There is only one option for visualizing the streaming dataset. You need to add a tile first and then make use of a streaming dataset in the form of a “custom streaming data source.” In order to display real-time data quickly, customized streaming tiles are optimized. There exists very little inactivity time in between the data getting pushed in Power BI service and visual getting updated. This is because data is not required to be read or entered into the database.
In practical scenarios where it is important to reduce the inactivity time between data getting pushed and when the data gets visualized, streaming datasets are used. As a best practice in Power BI, you need to push the data in such a format which gets visualized as it is and doesn’t require any modifications. The examples for such types of data are pre-calculated averages and temperatures.
PubNub SDK is used by the Power BI web client in order to read directly from already existing PubNub stream. This ensures that the data is not stored in the Power BI service at all. The PubNub streaming dataset doesn’t have any underlying dataset associated with it, and thus you will not be able to create report visuals using the data flowing in the stream. Also, you will not be able to use certain features like Power BI visuals, data filtering, etc.
In order to visualize the PubNub dataset, you need to add a tile on your dashboard in Power BI and then configure a data stream (PubNub). In order to display the real-time data quickly, tiles customized on the PubNum dataset are optimized. There exists very little inactivity time in between the data getting pushed in Power BI service and visual getting updated because Power BI is connected with PubNum data stream directly.
As we have understood the real-time datasets in the above section, let us now move forward on how to push the data in datasets. You can use three different methods for pushing data in the dataset. They are mentioned as below:
Now let’s understand them one by one.
REST APIs are used in Power BI for creating and sending the data in push datasets followed by sending it to streaming datasets. If you have created a dataset with the help of this method, a defaultMode flag is used to indicate if the dataset is streaming or pushing. If there is no flag set in the system, it means it is a push dataset by default.
If the value of defaultMode is set as pushStreaming, it means that the dataset is of streaming and push type.
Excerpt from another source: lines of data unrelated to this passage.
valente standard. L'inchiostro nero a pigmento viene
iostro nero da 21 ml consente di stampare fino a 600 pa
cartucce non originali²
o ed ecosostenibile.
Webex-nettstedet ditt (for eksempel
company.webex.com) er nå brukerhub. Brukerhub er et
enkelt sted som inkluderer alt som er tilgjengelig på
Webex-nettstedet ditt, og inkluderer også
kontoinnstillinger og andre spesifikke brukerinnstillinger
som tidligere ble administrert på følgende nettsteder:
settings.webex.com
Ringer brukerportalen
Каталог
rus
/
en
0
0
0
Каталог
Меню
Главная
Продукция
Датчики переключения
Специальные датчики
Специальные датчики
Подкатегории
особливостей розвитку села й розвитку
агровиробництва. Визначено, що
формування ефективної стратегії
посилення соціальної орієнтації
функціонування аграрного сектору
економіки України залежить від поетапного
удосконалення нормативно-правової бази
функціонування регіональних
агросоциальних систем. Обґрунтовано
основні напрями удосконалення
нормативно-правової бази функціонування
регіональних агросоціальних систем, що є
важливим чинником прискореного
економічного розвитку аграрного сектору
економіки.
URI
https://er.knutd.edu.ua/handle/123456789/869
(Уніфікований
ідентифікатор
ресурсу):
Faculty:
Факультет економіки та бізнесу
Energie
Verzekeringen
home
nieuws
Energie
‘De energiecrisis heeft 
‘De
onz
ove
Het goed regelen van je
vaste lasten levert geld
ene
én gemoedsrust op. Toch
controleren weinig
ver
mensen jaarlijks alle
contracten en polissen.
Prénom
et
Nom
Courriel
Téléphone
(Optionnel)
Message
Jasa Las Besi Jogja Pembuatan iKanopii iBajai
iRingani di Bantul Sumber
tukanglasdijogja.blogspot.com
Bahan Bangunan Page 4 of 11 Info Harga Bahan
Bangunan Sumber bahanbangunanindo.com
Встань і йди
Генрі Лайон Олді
This gives a dual benefit of both of them. One thing to note here is that if the defaultMode is set to pushStreaming value, then the restrictions for both datasets apply to it. For example: In the streaming dataset, the request has to be more than 15Kb in size, whereas, in the push dataset, the request has to be less than 16MB in size. When both of them are validated and are in the required range, the request will be successful. Finally, the data will get updated in the push dataset. But at the same time, if there are any streaming tiles in the dataset, they will fail temporarily.
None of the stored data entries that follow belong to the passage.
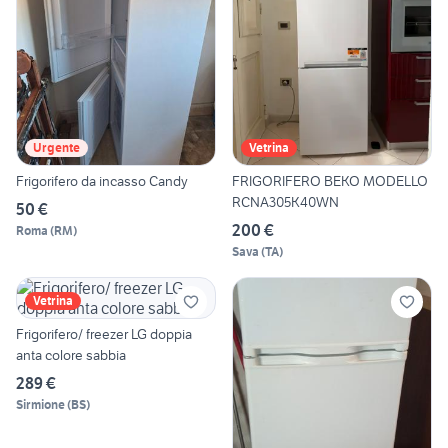
Urgente
Vetrina
Frigorifero da incasso Candy
FRIGORIFERO BEKO MODELLO
RCNA305K40WN
50 €
200 €
Roma
(
RM
)
Sava
(
TA
)
Vetrina
Frigorifero/ freezer LG doppia
anta colore sabbia
289 €
Sirmione
(
BS
)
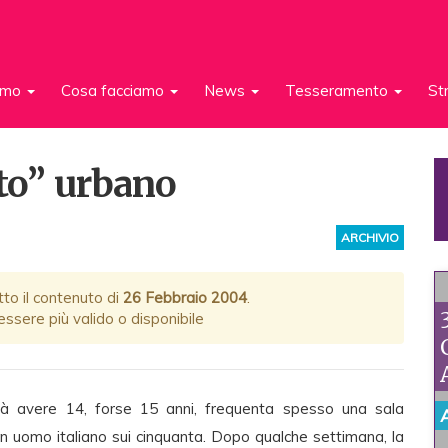
iamo
Cosa facciamo
News
Tesseramento
St
uto” urbano
ARCHIVIO
tto il contenuto di
26 Febbraio 2004
.
ssere più valido o disponibile
trà avere 14, forse 15 anni, frequenta spesso una sala
 un uomo italiano sui cinquanta. Dopo qualche settimana, la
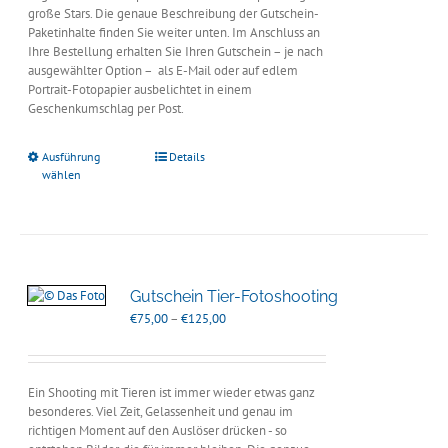
große Stars. Die genaue Beschreibung der Gutschein-
Paketinhalte finden Sie weiter unten. Im Anschluss an
Ihre Bestellung erhalten Sie Ihren Gutschein – je nach
ausgewählter Option – als E-Mail oder auf edlem
Portrait-Fotopapier ausbelichtet in einem
Geschenkumschlag per Post.
Ausführung
Details
wählen
Gutschein Tier-Fotoshooting
Preisspanne:
€
75,00
–
€
125,00
€75,00
bis
€125,00
Ein Shooting mit Tieren ist immer wieder etwas ganz
besonderes. Viel Zeit, Gelassenheit und genau im
richtigen Moment auf den Auslöser drücken - so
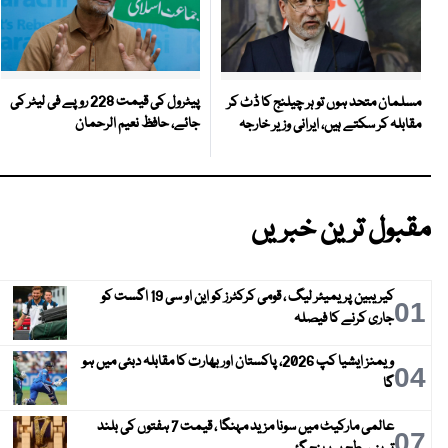
پیٹرول کی قیمت 228 روپے فی لیٹر کی
مسلمان متحد ہوں تو ہر چیلنج کا ڈٹ کر
جائے، حافظ نعیم الرحمان
مقابلہ کر سکتے ہیں، ایرانی وزیر خارجہ
مقبول ترین خبریں
کیریبین پریمیئر لیگ ، قومی کرکٹرز کو این او سی 19 اگست کو
01
جاری کرنے کا فیصلہ
ویمنز ایشیا کپ 2026، پاکستان اور بھارت کا مقابلہ دبئی میں ہو
04
گا
عالمی مارکیٹ میں سونا مزید مہنگا ، قیمت 7 ہفتوں کی بلند
07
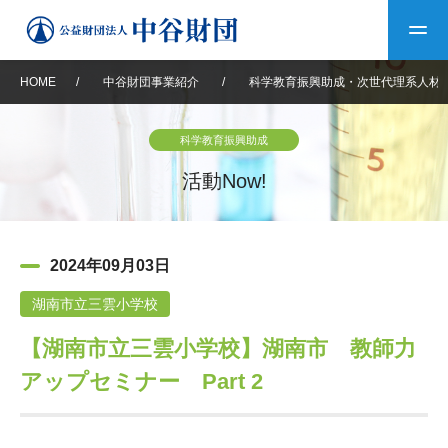
HOME
/
中谷財団事業紹介
/
科学教育振興助成・次世代理系人材
トップ
科学教育振興助成
中谷財団について
活動Now!
中谷財団について
理事長挨拶
中谷財団事業紹介
2024年09月03日
設立趣意書
中谷財団事業紹介
財団概要
中谷賞
中谷財団動画紹介
湖南市立三雲小学校
【湖南市立三雲小学校】湖南市 教師力
40年史デジタルブック
沿革
神戸賞
長期大型研究助成
その他情報
アップセミナー Part 2
中谷財団40年史
研究助成
その他情報
交流助成
個人情報保護に関する
お問い合わせ
40年史別冊
基本方針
When the dataset is completely created, you can use the REST APIs for pushing the data. It is done with the help of PostRows API in Power BI. All requests going to the APIs are highly secured with Azure OAuth.
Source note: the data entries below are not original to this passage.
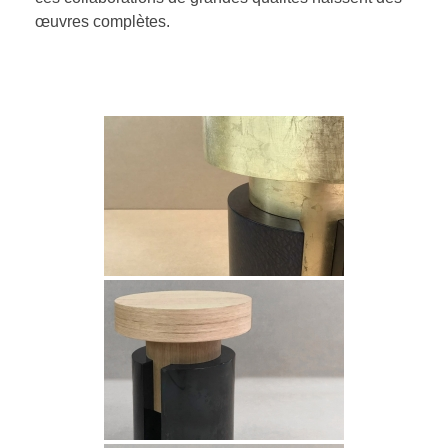
œuvres complètes.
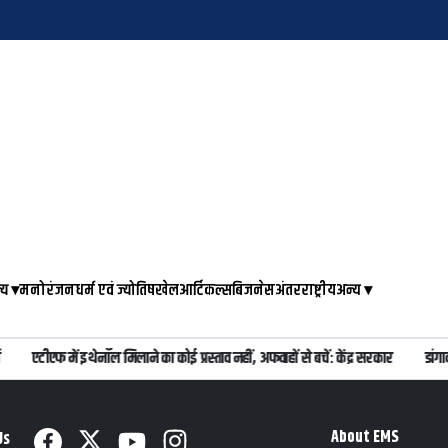
्य
▾
मनोरंजन
धर्म एवं ज्योतिष
खेल
आर्टिकल्स
बिजनेस
अंतरराष्ट्रीय
अन्य
▾
एटीएफ में इथेनॉल मिलाने का कोई प्रस्ताव नहीं, अफवाहों से बचें: केंद्र सरकार
डांगा
About EMS
Us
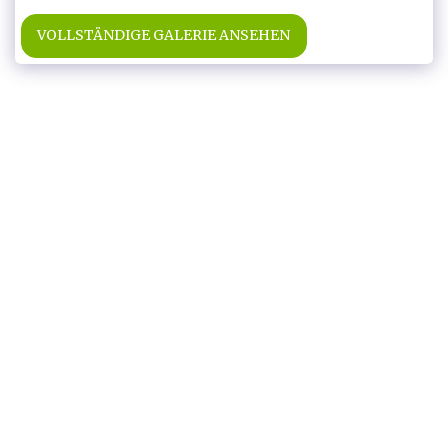
VOLLSTÄNDIGE GALERIE ANSEHEN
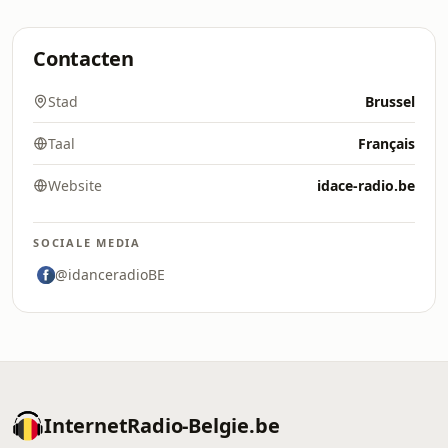
Contacten
Stad
Brussel
Taal
Français
Website
idace-radio.be
SOCIALE MEDIA
@idanceradioBE
InternetRadio-Belgie.be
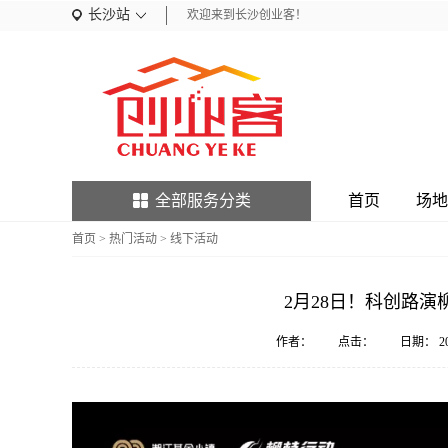
长沙站
欢迎来到长沙创业客！
全部服务分类
首页
场地
首页
>
热门活动
>
线下活动
2月28日！科创路
作者：
点击：
日期：
2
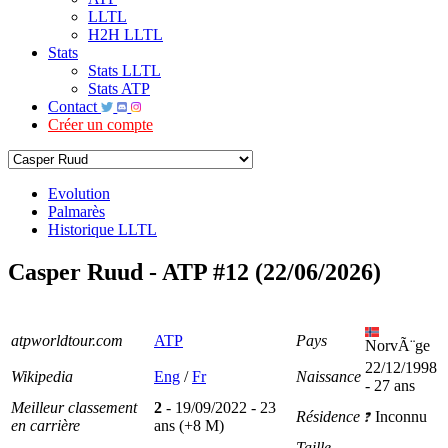
LLTL
H2H LLTL
Stats
Stats LLTL
Stats ATP
Contact
Créer un compte
Evolution
Palmarès
Historique LLTL
Casper Ruud - ATP #12 (22/06/2026)
atpworldtour.com
ATP
Pays
NorvÃ¨ge
22/12/1998
Wikipedia
Eng
/
Fr
Naissance
- 27 ans
Meilleur classement
2
- 19/09/2022 - 23
Résidence
Inconnu
en carrière
ans (+8 M)
Taille
-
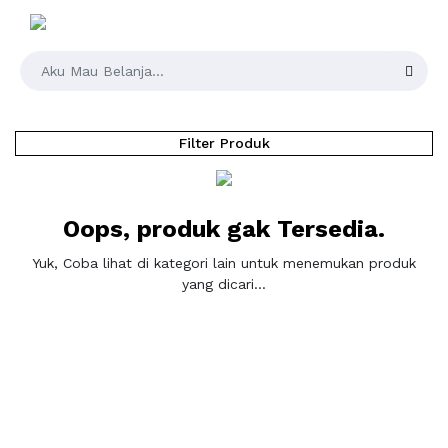
Filter Produk
Oops, produk gak Tersedia.
Yuk, Coba lihat di kategori lain untuk menemukan produk
yang dicari...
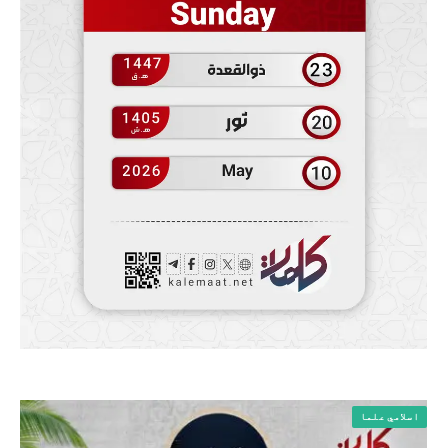
اسلامي علما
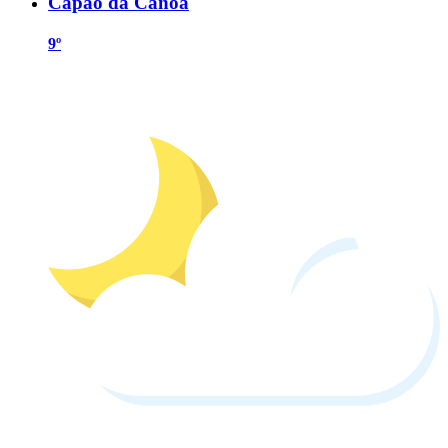
Capão da Canoa
9º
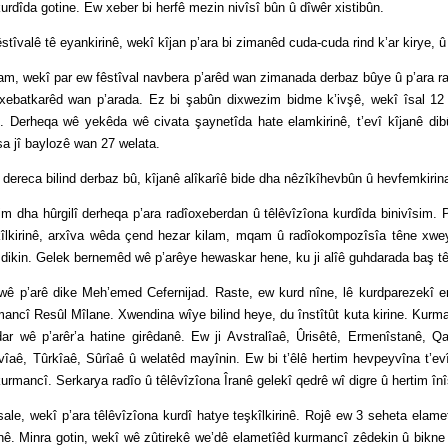
rdîda gotine. Ew xeber bi herfê mezin nivîsî bûn û dîwêr xistibûn.
ê tê eyankirinê, wekî kîjan p’ara bi zimanêd cuda-cuda rind k’ar kirye, û 
î par ew fêstîval navbera p’arêd wan zimanada derbaz bûye û p’ara radîox
xebatkarêd wan p’arada. Ez bi şabûn dixwezim bidme k’ivşê, wekî îsal 12 
in. Derheqa wê yekêda wê civata şaynetîda hate elamkirinê, t’evî kîjanê di
a jî baylozê wan 27 welata.
ca bilind derbaz bû, kîjanê alîkarîê bide dha nêzîkîhevbûn û hevfemkirin
hûrgilî derheqa p’ara radîoxeberdan û têlêvîzîona kurdîda binivîsim. P’a
îlkirinê, arxîva wêda çend hezar kilam, mqam û radîokompozîsîa têne xwey
 dikin. Gelek bernemêd wê p’arêye hewaskar hene, ku ji alîê guhdarada baş tê
ê dike Meh’emed Cefernijad. Raste, ew kurd nîne, lê kurdparezekî erhe
mancî Resûl Mîlane. Xwendina wîye bilind heye, du înstîtût kuta kirine. Kurm
r wê p’arêr’a hatine girêdanê. Ew ji Avstralîaê, Ûrisêtê, Ermenîstanê, Q
îaê, Tûrkîaê, Sûrîaê û welatêd mayînin. Ew bi t’êlê hertim hevpeyvîna t’ev
rmancî. Serkarya radîo û têlêvîzîona Îranê gelekî qedrê wî digre û hertim în
kî p’ara têlêvîzîona kurdî hatye teşkîlkirinê. Rojê ew 3 seheta elametya
nê. Minra gotin, wekî wê zûtirekê we’dê elametîêd kurmancî zêdekin û bikne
You can easily set up a dataset with the help of the API method in Power BI service.
While setting up a new streaming dataset, you need to enable the slider for “Historical data analytics,” which plays an important role, as shown in the below image.
The historical data analysis slider is by default in the disabled mode, which makes your dataset a type of streaming dataset. Once you enable the same in the slider, the dataset will function as both push dataset and streaming dataset. One thing to note here is that Azure AD authenticated is not a mandatory requirement for streaming datasets that have been created using this method. Here, the dataset creator will be receiving a link having a rowkey. It will act as an authorization method for pushing the data in the dataset.
Power BI can be added like an output in the Azure Stream Analytics for visualizing the data streams in real-time. Let us see how this process actually happens.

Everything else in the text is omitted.